**Exercise brief**
Please copy the records below word for word, leaving out the pictures.

**Material supplied**

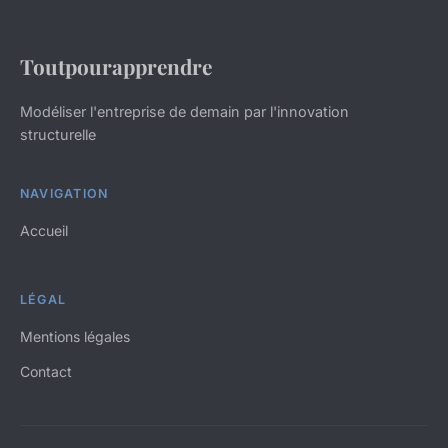
Toutpourapprendre
Modéliser l'entreprise de demain par l'innovation
structurelle
NAVIGATION
Accueil
LÉGAL
Mentions légales
Contact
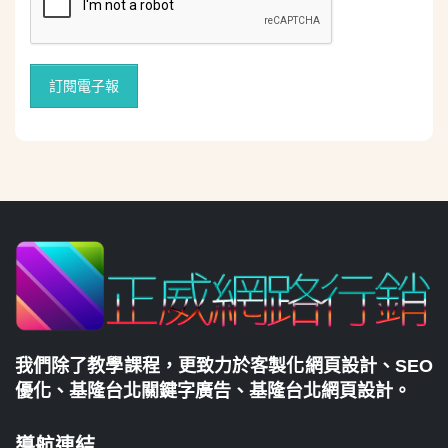
我們除了教學課程，更致力於
客製化網頁設計
、
SEO
優化
、
基隆台北關鍵字廣告
、
基隆台北網頁設計
。
導航連結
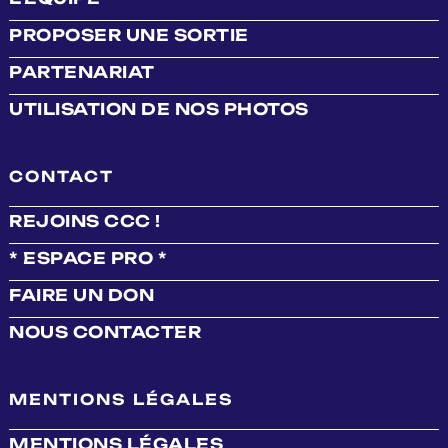
PROPOSER UNE SORTIE
PARTENARIAT
UTILISATION DE NOS PHOTOS
CONTACT
REJOINS CCC !
* ESPACE PRO *
FAIRE UN DON
NOUS CONTACTER
MENTIONS LÉGALES
MENTIONS LÉGALES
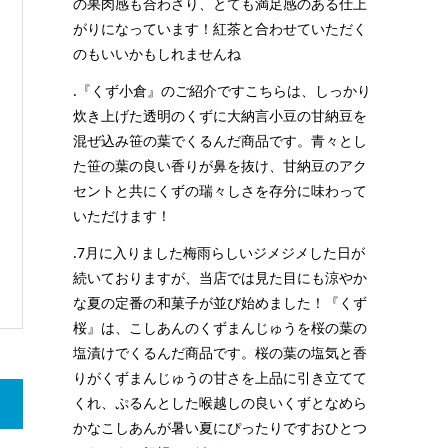
の果肉感も合わさり、とても満足感のある仕上
がりになっています！紅茶と合わせていただく
のもいいかもしれませんね
.『くず小倉』のご紹介ですこちらは、しっかり
炊き上げた透明のくずに大納言小豆の甘納豆を
混ぜ込み笹の葉でくるんだ商品です。青々とし
た笹の葉の良い香りが鼻を抜け、甘納豆のアク
セントと共にくずの瑞々しさを存分に味わって
いただけます！
.7月に入りました梅雨らしいジメジメした日が
続いておりますが、当店では見た目にも涼やか
な夏の定番の和菓子が並び始めました！『くず
桜』は、こしあんのくずまんじゅうを桜の葉の
塩漬けでくるんだ商品です。桜の葉の塩気と香
りがくずまんじゅうの甘さを上品に引き立てて
くれ、ぷるんとした喉越しの良いくずとなめら
かなこしあんが暑い夏にぴったりですおひとつ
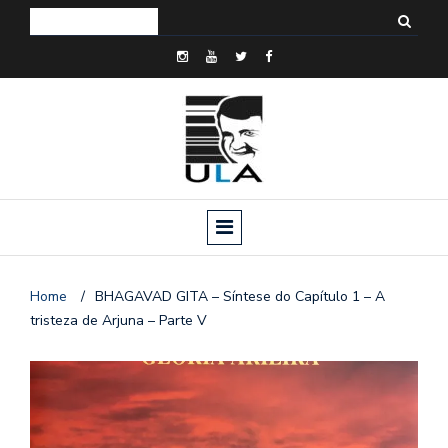
Home
/
BHAGAVAD GITA – Síntese do Capítulo 1 – A
tristeza de Arjuna – Parte V
o
n
a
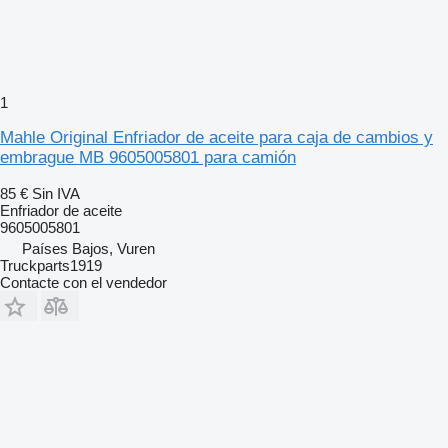
1
Mahle Original Enfriador de aceite para caja de cambios y
embrague MB 9605005801 para camión
85 €
Sin IVA
Enfriador de aceite
9605005801
Países Bajos, Vuren
Truckparts1919
Contacte con el vendedor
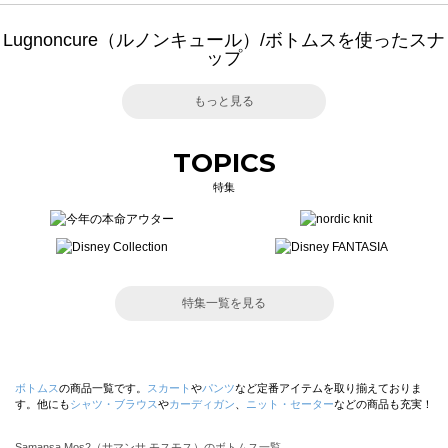
Lugnoncure（ルノンキュール）/ボトムスを使ったスナ
ップ
もっと見る
TOPICS
特集
特集一覧を見る
ボトムス
の商品一覧です。
スカート
や
パンツ
など定番アイテムを取り揃えておりま
す。他にも
シャツ・ブラウス
や
カーディガン
、
ニット・セーター
などの商品も充実！
Samansa Mos2（サマンサ モスモス）のボトムス一覧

**Result below**
Toutpourapprendre
Modéliser l'entreprise de demain par l'innovation
structurelle
NAVIGATION
Accueil
LÉGAL
Mentions légales
Contact
我們除了教學課程，更致力於
客製化網頁設計
、
SEO
優化
、
基隆台北關鍵字廣告
、
基隆台北網頁設計
。
導航連結
PROPOSER UNE SORTIE
PARTENARIAT
UTILISATION DE NOS PHOTOS
CONTACT
REJOINS CCC !
* ESPACE PRO *
FAIRE UN DON
NOUS CONTACTER
MENTIONS LÉGALES
MENTIONS LÉGALES
の果肉感も合わさり、とても満足感のある仕上
がりになっています！紅茶と合わせていただく
のもいいかもしれませんね
.『くず小倉』のご紹介ですこちらは、しっかり
炊き上げた透明のくずに大納言小豆の甘納豆を
混ぜ込み笹の葉でくるんだ商品です。青々とし
た笹の葉の良い香りが鼻を抜け、甘納豆のアク
セントと共にくずの瑞々しさを存分に味わって
いただけます！
.7月に入りました梅雨らしいジメジメした日が
続いておりますが、当店では見た目にも涼やか
な夏の定番の和菓子が並び始めました！『くず
桜』は、こしあんのくずまんじゅうを桜の葉の
塩漬けでくるんだ商品です。桜の葉の塩気と香
りがくずまんじゅうの甘さを上品に引き立てて
くれ、ぷるんとした喉越しの良いくずとなめら
かなこしあんが暑い夏にぴったりですおひとつ
Home
/
BHAGAVAD GITA – Síntese do Capítulo 1 – A
tristeza de Arjuna – Parte V
o
n
a
1
Mahle Original Enfriador de aceite para caja de cambios y
embrague MB 9605005801 para camión
85 €
Sin IVA
Enfriador de aceite
9605005801
Países Bajos, Vuren
Truckparts1919
Contacte con el vendedor
Lugnoncure（ルノンキュール）/ボトムスを使ったスナ
ップ
もっと見る
TOPICS
特集
特集一覧を見る
ボトムス
の商品一覧です。
スカート
や
パンツ
など定番アイテムを取り揃えておりま
す。他にも
シャツ・ブラウス
や
カーディガン
、
ニット・セーター
などの商品も充実！
Samansa Mos2（サマンサ モスモス）のボトムス一覧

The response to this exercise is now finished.